On first reading this proposal might sound edifying ("as you have done to the least of my brethren, so you have done to me ..." [Mt 25:40]). But finding Jesus in our brothers and sisters is only edifying if Jesus himself is something extraordinary. When Mother Teresa said that Jesus was to be found "in the distressing guise of the poor" her confession had wallop. Why? Because she believed Jesus was God Incarnate, and to see God Incarnate as somehow present in a wretched man is to acknowledge that person as intrinsically worthy of reverence. But if you're a social Gospel christologist, to say you find Jesus in others is to say you can see in them the Jesus you yourself have found in the New Testament: a heterodox rabbi of first century Galilee. Sure, it's meant to be a compliment, but it doesn't shake you up, doesn't force you to confront, radically, the difference in the way you treat important and unimportant people. If Jesus is no big deal, finding Him in others is no big deal either.

Now consider Eucharist adoration again. Mother Teresa regarded it a daily necessity if she and her sisters were to persevere in their work. On one hand, adoration reinforces one's faith that Jesus is God Incarnate, even as the belief itself summons the believer to adoration. But worshiping the body of Jesus under the species of bread also coaches us in a particular disconnect between appearance and reality, where the underlying reality is infinitely more precious than the surface appearance. Now it's comparatively easy to minister to poor people when they're cooperative and grateful and make the minister feel a sense of accomplishment. But sometimes, we're told, they're cantankerous to the point of being positively repellent. That's the point at which the self-congratulatory do-gooders quit and go home and where the real charity kicks in. That's the point at which it's impossible to see the face of Jesus in the destitute (or sick, or deranged) except as a pure act of faith. And that's the point at which it matters whether Jesus is divine or not, because belief in the repulsively disguised spark of divinity is the only reason to keep on giving love in exchange for contempt.

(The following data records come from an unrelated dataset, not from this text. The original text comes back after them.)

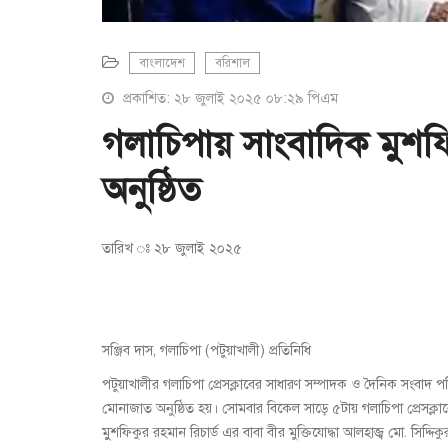
বাংলাদেশ
বরিশাল
প্রকাশিত: ২৮ জুলাই ২০২৫ ০৮:২৯ পিএম
গলাচিপায় সাংবাদিক মুশফ
অনুষ্ঠিত
তারিখ ঃ ২৮ জুলাই ২০২৫
সঞ্জিব দাস, গলাচিপা (পটুয়াখালী) প্রতিনিধি
পটুয়াখালীর গলাচিপা প্রেসক্লাবের সাধারণ সম্পাদক ও দৈনিক সংবাদ পত
মোনাজাত অনুষ্ঠিত হয়। সোমবার বিকেল সাড়ে ৫টায় গলাচিপা প্রেসক
মুুশফিকুর রহমান রিচার্ড এর বাবা বীর মুক্তিযোদ্ধা আলহাজ্ব মো. সিদ্দি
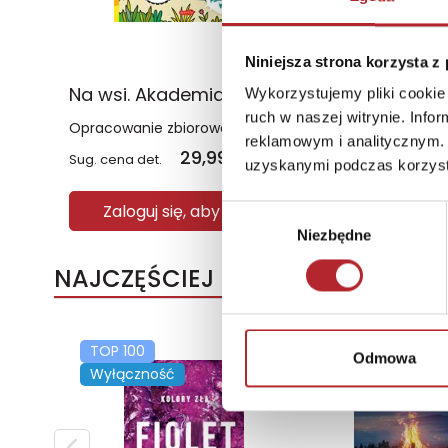
Niniejsza strona korzysta z
Na wsi. Akademia mądrego dziecka. Wodne przygody
Wykorzystujemy pliki cookie 
ruch w naszej witrynie. Inf
Opracowanie zbiorowe
reklamowym i analitycznym. 
29,99
zł
Sug. cena det.
(brutto)
uzyskanymi podczas korzysta
Zaloguj się, aby kupić
Wybór
Niezbędne
zgody
NAJCZĘŚCIEJ KUPOWANE
TOP 100
TOP 100
Odmowa
Wyłączność
Wyłączność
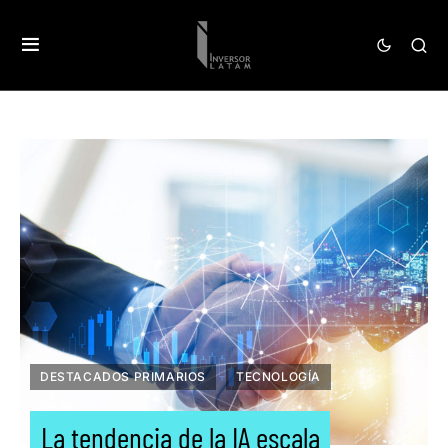
DESTACADOS PRIMARIOS
TECNOLOGÍA
La tendencia de la IA escala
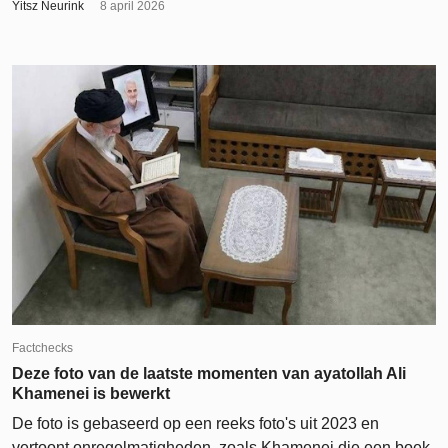
Yitsz Neurink
8 april 2026
Factchecks
Deze foto van de laatste momenten van ayatollah Ali
Khamenei is bewerkt
De foto is gebaseerd op een reeks foto's uit 2023 en
vertoont onregelmatigheden, zoals Khamenei die een boek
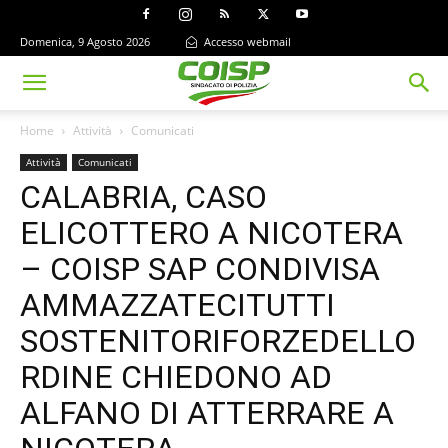
Domenica, 9 Agosto 2026
Accesso webmail
Home
Attività
Comunicati
Attività
Comunicati
CALABRIA, CASO
ELICOTTERO A NICOTERA
– COISP SAP CONDIVISA
AMMAZZATECITUTTI
SOSTENITORIFORZEDELLO
RDINE CHIEDONO AD
ALFANO DI ATTERRARE A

When some human catastrophe (a famine, epidemic, earthquake) catches the public imagination, there's usually a noticeably widespread compassionate response -- noticeable, because (and as long as) the news crews have their cameras trained on the relief efforts. I don't intend to demean that spontaneous compassion, but I'm more impressed by the folks who remain, who stick with the wretched people in the wretched circumstances years after the media buzz has ended and everyone else has forgotten about it -- most especially when the virtuous and amiable poor have been sufficiently relieved and only the less virtuous or less amiable are left. The McCorrys would have us "change our focus from Jesus in the tabernacle onto Jesus in the tabernacle of our brothers and sisters." But I'd want to ask: who are the folks that in fact stick it for the long haul -- those who see adoration and charity as mutually exclusive alternatives, or those who see the first as a motive and a sustenance for the second?